Le CNRA tire la sonnette d'alarme: Les fouilles préventives bientôt obligatoires

17 personnes travaillent au CNRA. Leur rôle: fouiller, analyser, documenter les traces de notre histoire.

Le CNRA tire la sonnette d'alarme: Les fouilles préventives bientôt obligatoires

17 personnes travaillent au CNRA. Leur rôle: fouiller, analyser, documenter les traces de notre histoire.
Photo: Guy Jallay
Luxembourg 19 7 min. 25.10.2016 Cet article est archivé

Le CNRA tire la sonnette d'alarme: Les fouilles préventives bientôt obligatoires

Marie-Laure ROLLAND
Marie-Laure ROLLAND
Dans le sous-sol du Centre national de recherche archéologique se trouvent les vestiges qui permettent de comprendre la vie de nos ancêtres. Il faut donc fouiller, analyser, documenter. Avant le bétonnage de notre histoire.

Par Marie-Laure Rolland

C'est une course contre la montre. Dans le sous-sol se trouvent les vestiges qui permettent de comprendre la vie de nos ancêtres. Il faut donc fouiller, analyser, documenter.

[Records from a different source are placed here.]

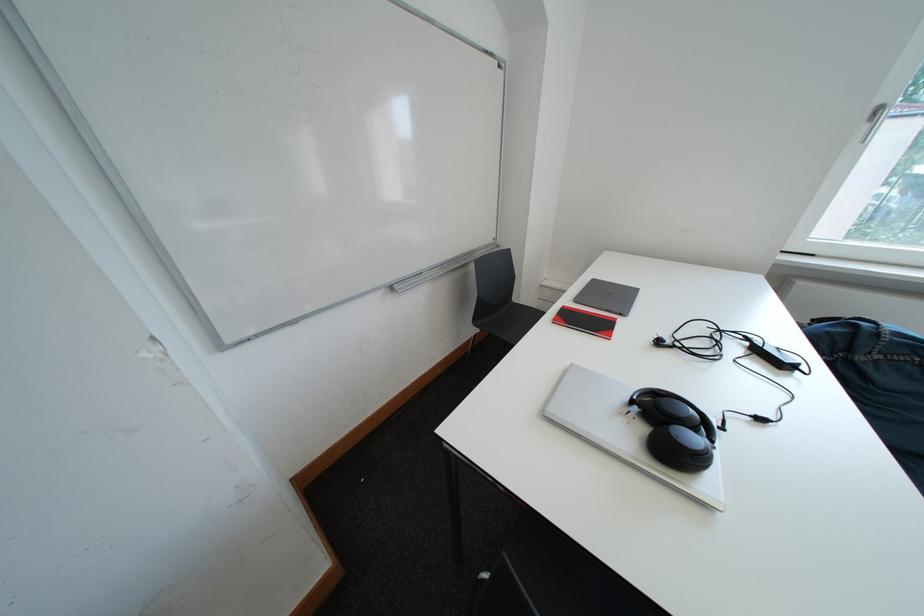 This screenshot has width=924, height=616. Identify the location of white window handle. (873, 121). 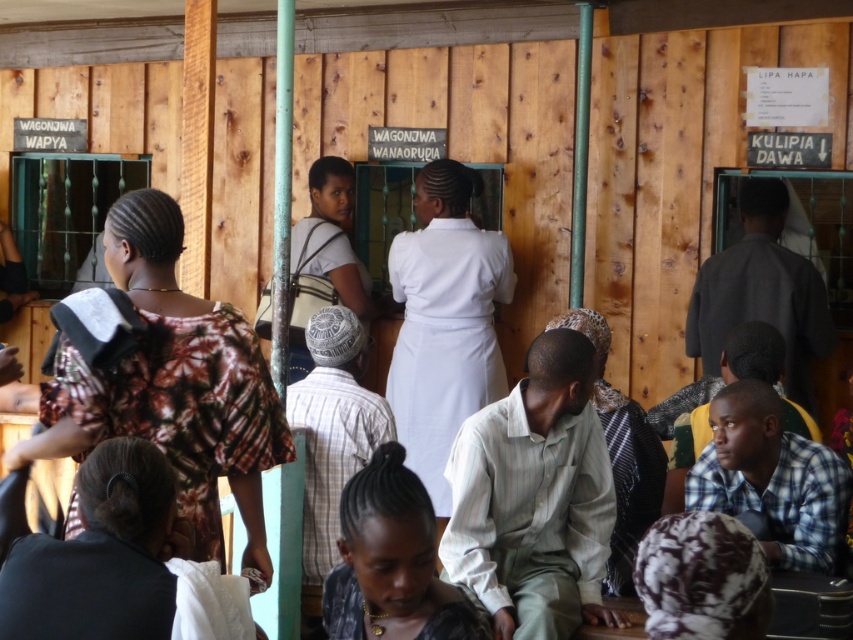 Is the position of printed fabric dress at left less distant than that of light brown fabric headscarf at lower center?

That is True.

Measure the distance between printed fabric dress at left and camera.

A distance of 13.09 feet exists between printed fabric dress at left and camera.

The width and height of the screenshot is (853, 640). What are the coordinates of `printed fabric dress at left` in the screenshot? It's located at (170, 385).

Can you confirm if white smooth uniform at center is bigger than black textured hair at center?

Indeed, white smooth uniform at center has a larger size compared to black textured hair at center.

Which of these two, white smooth uniform at center or black textured hair at center, stands shorter?

black textured hair at center is shorter.

Who is more forward, (474,275) or (450,604)?

Point (450,604) is in front.

Find the location of `white smooth uniform at center`. white smooth uniform at center is located at coordinates 444,321.

Is white smooth uniform at center shorter than light brown fabric headscarf at lower center?

No, white smooth uniform at center is not shorter than light brown fabric headscarf at lower center.

This screenshot has width=853, height=640. What do you see at coordinates (444, 321) in the screenshot?
I see `white smooth uniform at center` at bounding box center [444, 321].

Describe the element at coordinates (444, 321) in the screenshot. I see `white smooth uniform at center` at that location.

In order to click on white smooth uniform at center in this screenshot , I will do `click(444, 321)`. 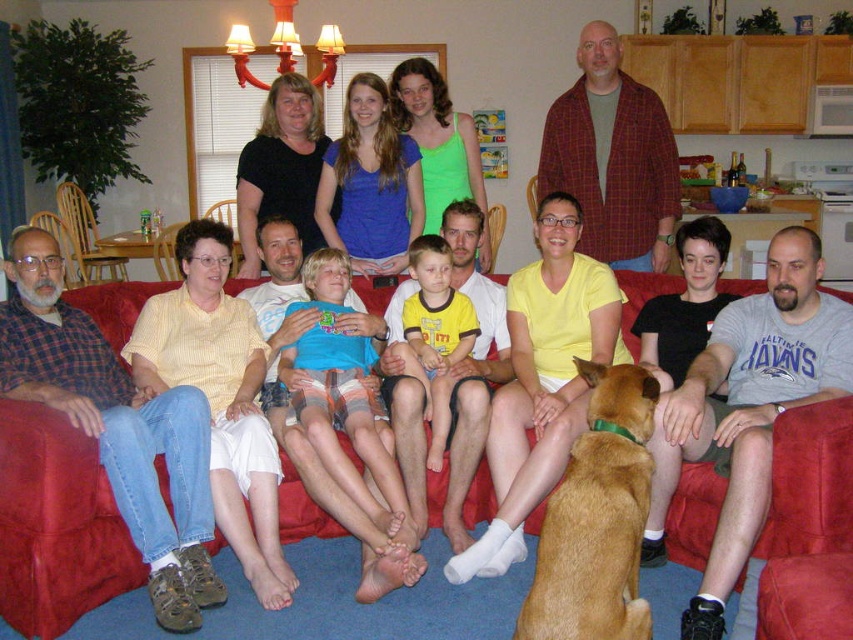 Does yellow matte shirt at center appear on the right side of yellow t-shirt at center?

Correct, you'll find yellow matte shirt at center to the right of yellow t-shirt at center.

Does point (566, 228) come behind point (473, 326)?

No, it is in front of (473, 326).

Is point (561, 404) positioned after point (409, 301)?

No, it is in front of (409, 301).

Where is `yellow matte shirt at center`? yellow matte shirt at center is located at coordinates (543, 380).

Does blue cotton shirt at center have a lesser width compared to yellow t-shirt at center?

Incorrect, blue cotton shirt at center's width is not less than yellow t-shirt at center's.

Is the position of blue cotton shirt at center more distant than that of yellow t-shirt at center?

No, it is not.

The height and width of the screenshot is (640, 853). What do you see at coordinates (341, 396) in the screenshot?
I see `blue cotton shirt at center` at bounding box center [341, 396].

Find the location of a particular element. This screenshot has width=853, height=640. blue cotton shirt at center is located at coordinates (341, 396).

Looking at this image, which is above, red fabric couch at center or blue cotton shirt at center?

blue cotton shirt at center is higher up.

Does red fabric couch at center have a greater width compared to blue cotton shirt at center?

Incorrect, red fabric couch at center's width does not surpass blue cotton shirt at center's.

Identify the location of red fabric couch at center. The width and height of the screenshot is (853, 640). (56, 524).

The height and width of the screenshot is (640, 853). I want to click on red fabric couch at center, so click(x=56, y=524). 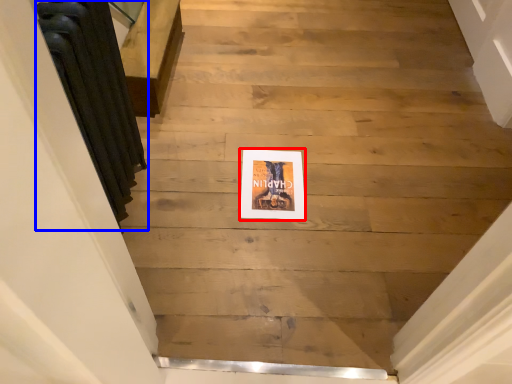 Question: Which point is closer to the camera, picture frame (highlighted by a red box) or radiator (highlighted by a blue box)?

Choices:
 (A) picture frame
 (B) radiator

Answer: (B)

Avant le bétonnage de notre histoire. C'est à cela que s'emploie le Centre national de recherche archéologique.

«Là, je dirais que l'on va trouver des ossements et des morceaux de bois. Le prélèvement vient d'une zone de sépultures gallo-romaines que nous avons mises au jour lors de fouilles». La livraison est arrivée de Hosingen. Un gros tas de terre qui a eu le temps de sécher au dépôt du Centre national de recherche archéologique (CNRA), situé à Bertrange, et qui est désormais en attente de traitement dans l'un de ses laboratoires. Pour Jean-Marie Elsen, c'est le moment de passer à l'action.

Les objets qui seront dégagés de la terre seront ensuite analysés par Lynn Stoffel, l'archéologue responsable des fouilles. C'est elle qui déterminera l'importance des vestiges, dans une zone où les recherches historiques laissent penser qu'il y avait déjà à l'époque romaine une route de liaison à travers les Ardennes. De son avis dépend aussi le calendrier du projet de construction d'un nouveau hall de stockage de la coopérative agricole Bako.

Maxime Kostigoff achève de restaurer un sabre français datant du siège de 1795.
Maxime Kostigoff achève de restaurer un sabre français datant du siège de 1795.
Photo: Guy Jallay

Il suffit de se déplacer de quelques pas dans le laboratoire pour passer de l'époque gallo-romaine à la Révolution française. Maxime Kostigoff achève de restaurer un sabre français datant du siège de 1795. «Les troupes révolutionnaires étaient aux portes de la forteresse. Nous savions que nous avions des chances de trouver des vestiges au ban de Gasperich. L'objet a été trouvé dans un champ grâce à un détecteur de métaux et confirmé par un passage dans notre salle de rayons X. Il m'a fallu une centaine d'heures pour parvenir à le sortir de sa gangue de rouille.»

Une histoire à partager

Le directeur du CNRA, Foni Le Brun, jauge le travail: «c'est une belle pièce. Elle rejoindra probablement la collection exposée au Musée national d'histoire et d'art». Au 
Fëschmaart, cinq étages du musée sont consacrés à retracer l'histoire du pays à travers ses vestiges archéologiques. Cela va de la Préhistoire au Moyen Age en passant par les âges du bronze et du fer ainsi que la période gallo-romaine.

Le Musée national d'histoire et d'art expose la fameuse mosaïque gallo-romaine de Vichten, datant de 240 après J.-C. Elle compte parmi les plus belles représentations du thème des neuf muses connues du monde romain.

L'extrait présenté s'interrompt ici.